If I define the cosine and sine Fourier transform as (skipping constant prefactors $(2\pi)^{0.5}$):
$$\mathcal{F}_C\{f(x)\}=\int_0^{\infty}\,f(x)\,\cos(\omega x)\,dx$$
and
$$\mathcal{F}_S\{f(x)\}=\int_0^{\infty}\,f(x)\,\sin(\omega x)\,dx$$
with $\omega>0$ and $f(x)$ is a real continous function such as $\int_0^{\infty}\,f(x)\,dx=1$ and $\lim_{x \to +\infty}\,f(x) = 0$. Now I would like to calculate the following limits:
1.$$\lim_{\omega \to 0}\,\mathcal{F}_{C}\{f(x)\}=?$$
2.$$\lim_{\omega \to 0}\,\mathcal{F}_{S}\{f(x)\}=?$$
3.$$\lim_{\omega \to +\infty}\,\mathcal{F}_{C}\{f(x)\}=?$$
4.$$\lim_{\omega \to +\infty}\,\mathcal{F}_{S}\{f(x)\}=?$$
Limits 1 and 2 are easily calculated to be equal to 1 and 0, respectively. This result is obtained by interchanging the integral and limit operators. However, since the limits $\omega \to +\infty$ for $\cos(\omega x)$ and $\sin(\omega x)$ do not exist, I cannot use the same trick for limits 3 and 4.

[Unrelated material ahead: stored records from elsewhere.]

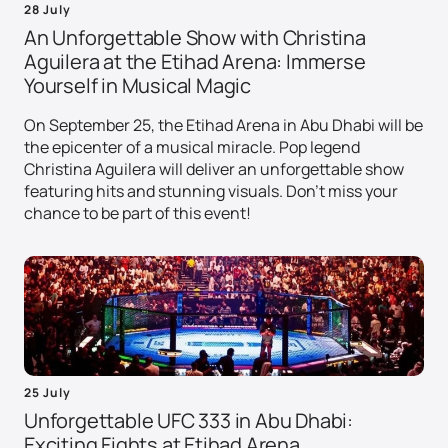
28 July
An Unforgettable Show with Christina
Aguilera at the Etihad Arena: Immerse
Yourself in Musical Magic
On September 25, the Etihad Arena in Abu Dhabi will be
the epicenter of a musical miracle. Pop legend
Christina Aguilera will deliver an unforgettable show
featuring hits and stunning visuals. Don't miss your
chance to be part of this event!
25 July
Unforgettable UFC 333 in Abu Dhabi:
Exciting Fights at Etihad Arena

By using $f(x)=\exp(-x)$ as test function, I see that both limits 3 and 4 goes to 0.
How can I prove this for a general $f(x)$?
The Riemann-Lebesgue Lemma states that if $f$ is $\mathscr{L}^1$ integrable, then
$$\lim_{\omega \to \infty}\int_{-\infty}^{\infty}f(t)e^{i\omega t}dt=0$$.
Obviously, for real-valued $f$, we have
$$\lim_{\omega \to \infty}\int_{-\infty}^{\infty}f(t)e^{i\omega t}dt=\lim_{\omega \to \infty}\int_{-\infty}^{\infty}f(t)\cos(\omega t)dt+i\lim_{\omega \to \infty}\int_{-\infty}^{\infty}f(t)\sin(\omega t)dt=0.$$
Thus, this implies that both
$$\lim_{\omega \to \infty}\int_{-\infty}^{\infty}f(t)\cos(\omega t)dt=0$$
and
$$\lim_{\omega \to \infty}\int_{-\infty}^{\infty}f(t)\sin(\omega t)dt=0.$$